Object Pose Estimation Using Edge Images Synthesized from Shape Information

Atsunori Moteki; Hideo Saito

doi:10.3390/s22249610

Object Pose Estimation Using Edge Images Synthesized from Shape Information

Sensors (Basel). 2022 Dec 8;22(24):9610. doi: 10.3390/s22249610.

Authors

Atsunori Moteki^{1

2}, Hideo Saito¹

Affiliations

¹ Graduate School of Science and Technology, Keio University, Yokohama 223-8522, Japan.
² Fujitsu Limited, Kawasaki 211-8588, Japan.

Abstract

This paper presents a method for estimating the six Degrees of Freedom (6DoF) pose of texture-less objects from a monocular image by using edge information. The deep learning-based pose estimation method needs a large dataset containing pairs of an image and ground truth pose of objects. To alleviate the cost of collecting a dataset, we focus on the method using a dataset made by computer graphics (CG). This simulation-based method prepares a thousand images by rendering the computer-aided design (CAD) data of the object and trains a deep-learning model. As an inference stage, a monocular RGB image is entered into the model, and the object's pose is estimated.
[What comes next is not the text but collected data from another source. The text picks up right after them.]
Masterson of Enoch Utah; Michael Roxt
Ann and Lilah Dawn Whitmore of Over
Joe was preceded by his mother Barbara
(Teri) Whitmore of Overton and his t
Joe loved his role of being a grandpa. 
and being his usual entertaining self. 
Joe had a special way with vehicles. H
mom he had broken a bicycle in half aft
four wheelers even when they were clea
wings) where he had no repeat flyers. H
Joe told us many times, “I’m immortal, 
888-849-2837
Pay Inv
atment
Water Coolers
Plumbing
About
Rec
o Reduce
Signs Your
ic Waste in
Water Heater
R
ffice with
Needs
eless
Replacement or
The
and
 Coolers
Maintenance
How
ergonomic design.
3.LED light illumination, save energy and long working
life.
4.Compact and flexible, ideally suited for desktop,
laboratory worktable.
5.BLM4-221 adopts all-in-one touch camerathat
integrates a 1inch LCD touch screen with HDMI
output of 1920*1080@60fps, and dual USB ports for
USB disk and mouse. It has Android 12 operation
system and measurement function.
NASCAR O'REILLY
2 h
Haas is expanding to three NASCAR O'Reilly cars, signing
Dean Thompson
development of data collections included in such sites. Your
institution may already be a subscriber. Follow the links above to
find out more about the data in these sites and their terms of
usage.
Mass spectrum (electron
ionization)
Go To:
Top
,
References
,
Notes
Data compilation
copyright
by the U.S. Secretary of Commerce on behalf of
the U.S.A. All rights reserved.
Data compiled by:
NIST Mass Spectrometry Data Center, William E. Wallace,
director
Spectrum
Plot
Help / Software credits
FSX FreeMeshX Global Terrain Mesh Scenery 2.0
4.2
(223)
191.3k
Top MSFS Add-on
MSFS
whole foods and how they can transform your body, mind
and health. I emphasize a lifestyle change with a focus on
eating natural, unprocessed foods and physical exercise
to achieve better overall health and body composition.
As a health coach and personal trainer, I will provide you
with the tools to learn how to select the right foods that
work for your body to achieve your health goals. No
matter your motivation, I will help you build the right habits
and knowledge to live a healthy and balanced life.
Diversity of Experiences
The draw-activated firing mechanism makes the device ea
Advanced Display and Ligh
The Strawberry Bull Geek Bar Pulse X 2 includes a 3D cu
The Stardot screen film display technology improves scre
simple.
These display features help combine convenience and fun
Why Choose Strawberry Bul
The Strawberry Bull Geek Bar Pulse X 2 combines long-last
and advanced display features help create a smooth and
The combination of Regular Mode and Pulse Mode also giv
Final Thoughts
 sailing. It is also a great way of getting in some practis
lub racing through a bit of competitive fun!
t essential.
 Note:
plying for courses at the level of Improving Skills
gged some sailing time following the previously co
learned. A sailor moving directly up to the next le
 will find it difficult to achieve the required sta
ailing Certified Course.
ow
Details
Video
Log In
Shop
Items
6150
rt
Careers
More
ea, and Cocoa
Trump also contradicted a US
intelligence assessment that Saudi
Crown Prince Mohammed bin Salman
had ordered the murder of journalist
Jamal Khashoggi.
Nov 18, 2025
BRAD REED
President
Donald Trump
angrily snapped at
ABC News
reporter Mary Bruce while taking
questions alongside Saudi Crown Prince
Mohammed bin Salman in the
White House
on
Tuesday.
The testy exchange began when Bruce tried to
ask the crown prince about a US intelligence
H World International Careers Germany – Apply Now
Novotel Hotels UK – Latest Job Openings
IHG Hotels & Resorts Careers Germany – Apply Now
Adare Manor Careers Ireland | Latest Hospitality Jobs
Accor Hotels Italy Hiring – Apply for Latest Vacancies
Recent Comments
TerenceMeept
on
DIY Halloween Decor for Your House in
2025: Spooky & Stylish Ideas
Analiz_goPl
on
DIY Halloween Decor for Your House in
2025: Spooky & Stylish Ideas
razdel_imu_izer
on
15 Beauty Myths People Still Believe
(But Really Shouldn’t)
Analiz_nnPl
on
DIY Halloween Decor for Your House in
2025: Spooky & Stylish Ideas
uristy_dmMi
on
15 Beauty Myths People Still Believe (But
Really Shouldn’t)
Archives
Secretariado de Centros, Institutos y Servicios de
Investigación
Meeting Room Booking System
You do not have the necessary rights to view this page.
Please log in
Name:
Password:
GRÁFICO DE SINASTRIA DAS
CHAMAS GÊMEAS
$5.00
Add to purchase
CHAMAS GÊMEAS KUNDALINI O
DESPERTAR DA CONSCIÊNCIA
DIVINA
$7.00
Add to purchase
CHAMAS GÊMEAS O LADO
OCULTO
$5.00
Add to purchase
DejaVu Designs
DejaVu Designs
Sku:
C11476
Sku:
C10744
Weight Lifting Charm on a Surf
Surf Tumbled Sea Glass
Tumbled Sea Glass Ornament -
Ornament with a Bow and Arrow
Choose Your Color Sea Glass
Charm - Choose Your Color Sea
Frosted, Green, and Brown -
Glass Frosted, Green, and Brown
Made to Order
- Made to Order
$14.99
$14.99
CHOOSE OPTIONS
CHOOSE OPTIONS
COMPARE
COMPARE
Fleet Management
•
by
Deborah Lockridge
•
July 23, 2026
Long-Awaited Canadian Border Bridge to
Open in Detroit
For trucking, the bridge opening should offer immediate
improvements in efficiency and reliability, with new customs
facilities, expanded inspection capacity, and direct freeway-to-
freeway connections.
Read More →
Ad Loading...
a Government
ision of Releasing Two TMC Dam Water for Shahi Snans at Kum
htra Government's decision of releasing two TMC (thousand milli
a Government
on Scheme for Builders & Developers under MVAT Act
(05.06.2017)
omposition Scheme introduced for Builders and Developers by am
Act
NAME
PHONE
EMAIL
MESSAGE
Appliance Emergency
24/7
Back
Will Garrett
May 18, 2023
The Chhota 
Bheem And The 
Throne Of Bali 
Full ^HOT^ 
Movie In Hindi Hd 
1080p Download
The representative simulation-based method, Pose Interpreter Networks, uses silhouette images as the input, thereby enabling common feature (contour) extraction from RGB and CG images. However, estimating rotation parameters is less accurate. To overcome this problem, we propose a method to use edge information extracted from the object's ridgelines for training the deep learning model. Since edge distribution changes largely according to the pose, the estimation of rotation parameters becomes more robust. Through an experiment with simulation data, we quantitatively proved the accuracy improvement compared to the previous method (error rate decreases at a certain condition are translation 22.9% and rotation: 43.4%). Moreover, through an experiment with physical data, we clarified the issues of this method and proposed an effective solution by fine-tuning (error rate decrease at a certain condition are translation 20.1% and rotation 57.7%).

Keywords: deep learning; edge; fine-tuning; monocular RGB image; pose estimation; ridgeline.

MeSH terms

Computer Simulation*

Grants and funding

This research received no external funding.